The most important thing to bear in mind is that a small stock is a publicly-traded stock trading at a meager price per share. In many cases, this can be stocks trading at less than $5 per share. However, penny stocks can cost even less than $1 per share!
As alluded to earlier, small stocks are most prevalent among small start-ups. Be that as it may, little stocks provide for big gains, all for their meager selling prices. As a result, they are very liquid. That is the downside of it. It gets worse when a company’s market position is weak, and its financials rendered fragile. This is what makes the investment risky.
As an ardent trader who would like to buy pink sheet stocks online, there are a few steps that you might want to put on your checklist. These are not cast in stone but can be a helpful guide as you go about your trading.
Because penny stocks are a hazardous investment, you want to reduce that risk by evaluating your investment. The primary thing you want to do is establish the company’s viability you want to invest in.
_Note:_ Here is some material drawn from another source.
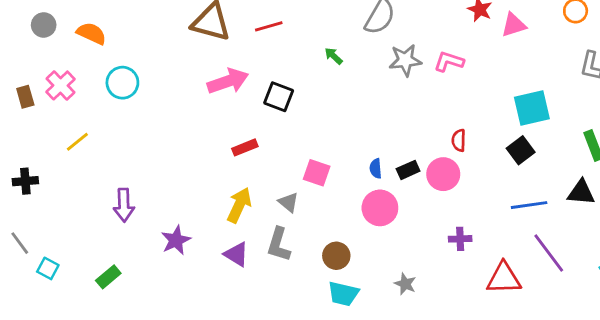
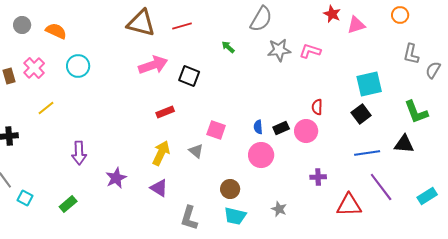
gray L-shape: (279, 244) -> (189, 218), moved

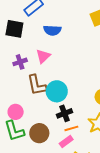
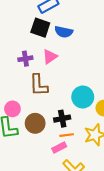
black square: (14, 29) -> (40, 28), moved
cyan circle: (57, 91) -> (83, 97), moved
brown circle: (39, 133) -> (35, 123), moved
Bear in mind that although they are a high-risk investment, the rewards can also be high! To be on the safe side, always regard trading in penny stocks as a short-term venture. It would help if you did not take buying penny stocks as a long-term investment strategy.
Put, if you are going to buy penny stocks online, you will need a service account with an online brokerage firm. There are no two ways about it. You will not need a broker’s services to need this online account for that purpose. A couple of online brokerage services will require that you make some small deposits when opening an account. This will help you with your initial trading. The advantage of these online services is that they run websites where you can constantly monitor the stocks’ behavior. You may want to check with TD Ameritrade and E-Trade, among others.
The moment you get into a business, you must have established information about it. It is important to have gathered enough information about buying small stocks online before you fully get into the trade in the same vein. It would help if you made yourself abreast with such things as trading terminology. For instance, there “ask” and “bid” prices. It would help if you got yourself acquainted with all this.